Everything about what I mentioned above seems to ring true in a new(er) Mazda 3 or 6. Four doors doesn’t bother me anymore. Neither does the thought of a 5-door Hatchback. I’ve test driven both a 2013 Mazda 6 and Mazda 3 (sedan) and liked them both. The steering feel was crisp and responsive, the interiors were on par with what I expected (compared to say, a Chevy Cruze), the engines were perky and the automatic transmission was snappy and didn’t seem to hunt for gears with every adjustment of the throttle. The gas mileage in the Skyactiv equipped cars is impressive. They’re also sharp looking vehicles, which is always a plus.
Ditch the used/CPO car route, since credit and job history is a problem to lenders. Because it will be even more of a concern (i.e. bend over for that impending interest rate) on the used side than new. CPO vehicles sometimes sport low APR promotions, that isn’t a sure bet. What is? Easier credit with a new car, and likely a very similar monthly payment. Don’t forget that recent college grad rebate!
But don’t get an automatic! Manual transmission vehicles at this price point are usually $1,000-ish cheaper, that’s a rather humongous percentage of the purchase price. If the OEM’s websites don’t lie, I’d get a stick shift Mazda 2/3, Honda Fit, Nissan Versa … and why aren’t you considering a row-it-your-own Hyundai Accent with their amazing warranty?
Sajeev is 127.8 percent right when it comes to manual transmissions. You want cheap? Buy a stick and aim for a vehicle that doesn’t pump its sporty credentials.
I’m thinking more of a six- to eight-year-old sporty car with reasonable mileage, 100,000 miles or less, that comes from a part of the country where rust is relatively non-existent.
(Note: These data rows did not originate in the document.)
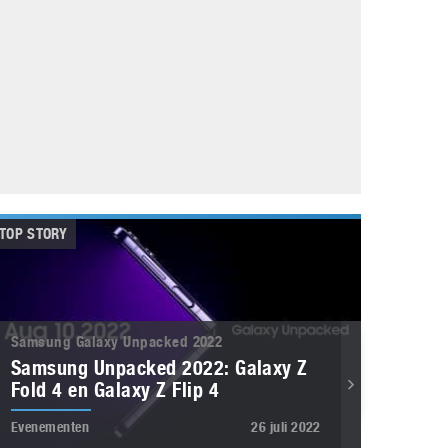
Galaxy
11 augustus 2025
Robot tentoonstelling van Chriet Titulaer in
Bonami Museum
25 oktober 2024
TOP STORY
Samsung Galaxy Unpacked 2022
Samsung Unpacked 2022: Galaxy Z
Fold 4 en Galaxy Z Flip 4
Evenementen
26 juli 2022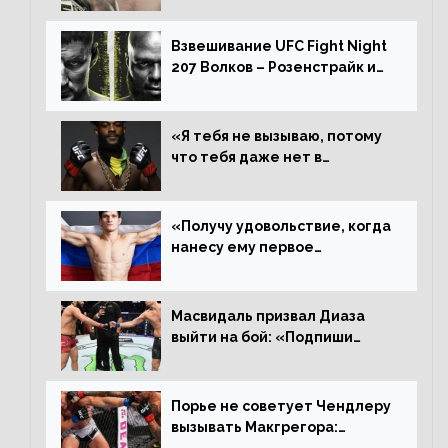
Алджамейн определенно
выиграл»
Взвешивание UFC Fight Night
207 Волков – Розенстрайк и
другие результаты
«Я тебя не вызываю, потому
что тебя даже нет в
ростере, мистер «Мне нужна
пауза», сообщает Стерлинг
ответил Сехудо
«Получу удовольствие, когда
нанесу ему первое
поражение», сообщает Дэн
Иге – про бой с Евлоевым
Масвидаль призвал Диаза
выйти на бой: «Подпиши
контракт, сука, давай
повторим»
Порье не советует Чендлеру
вызывать Макгрегора: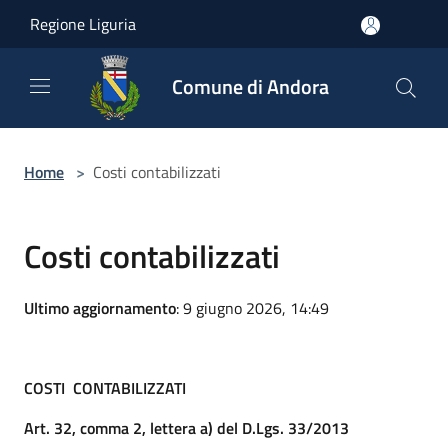
Salta al contenuto principale
Regione Liguria
Comune di Andora
Home
>
Costi contabilizzati
Costi contabilizzati
Ultimo aggiornamento
: 9 giugno 2026, 14:49
COSTI CONTABILIZZATI
Art. 32, comma 2, lettera a) del D.Lgs. 33/2013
Ebay is about to become your next best friend and I would only shop with sellers that have strong feedback ratings. I wouldn’t go full bore into a near-new car because your tastes and needs will likely change within the next five to seven years.
You’re starting out single and beginning to get financially established. I would opt for an older cream puff of a car that will easily make it through the second 100k. You should halve your budget and aim for a one way ticket to the sunny parts of the USA.